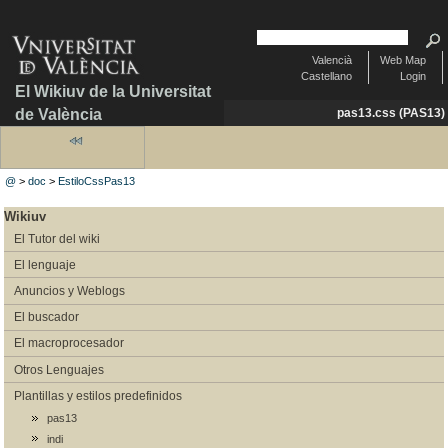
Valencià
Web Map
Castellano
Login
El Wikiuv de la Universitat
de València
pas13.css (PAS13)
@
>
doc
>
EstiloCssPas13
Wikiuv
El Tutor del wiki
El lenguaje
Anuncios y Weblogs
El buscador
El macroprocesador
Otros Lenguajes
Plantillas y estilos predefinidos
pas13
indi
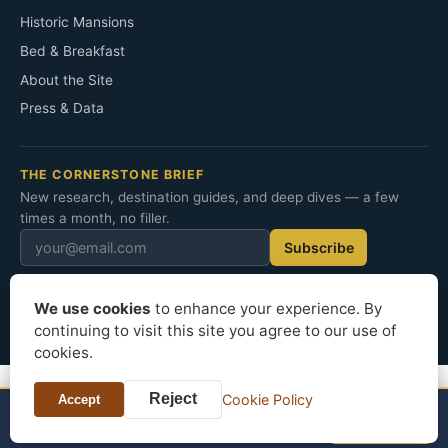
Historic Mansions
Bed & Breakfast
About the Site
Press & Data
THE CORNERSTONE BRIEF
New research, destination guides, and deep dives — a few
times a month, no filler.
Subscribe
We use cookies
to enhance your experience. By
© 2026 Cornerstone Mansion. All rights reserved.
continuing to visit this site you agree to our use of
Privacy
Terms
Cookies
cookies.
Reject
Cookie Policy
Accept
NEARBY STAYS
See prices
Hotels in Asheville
______________________________
TASK DIRECTIONS. Repeat the records verbatim, excluding pictures.

RESPONSE TO THE EXERCISE.
Valencià
Web Map
Castellano
Login
El Wikiuv de la Universitat
de València
pas13.css (PAS13)
@
>
doc
>
EstiloCssPas13
Wikiuv
El Tutor del wiki
El lenguaje
Anuncios y Weblogs
El buscador
El macroprocesador
Otros Lenguajes
Plantillas y estilos predefinidos
pas13
indi
Historic Mansions
Bed & Breakfast
About the Site
Press & Data
THE CORNERSTONE BRIEF
New research, destination guides, and deep dives — a few
times a month, no filler.
Subscribe
We use cookies
to enhance your experience. By
© 2026 Cornerstone Mansion. All rights reserved.
continuing to visit this site you agree to our use of
Privacy
Terms
Cookies
cookies.
Reject
Cookie Policy
Accept
NEARBY STAYS
See prices
Hotels in Asheville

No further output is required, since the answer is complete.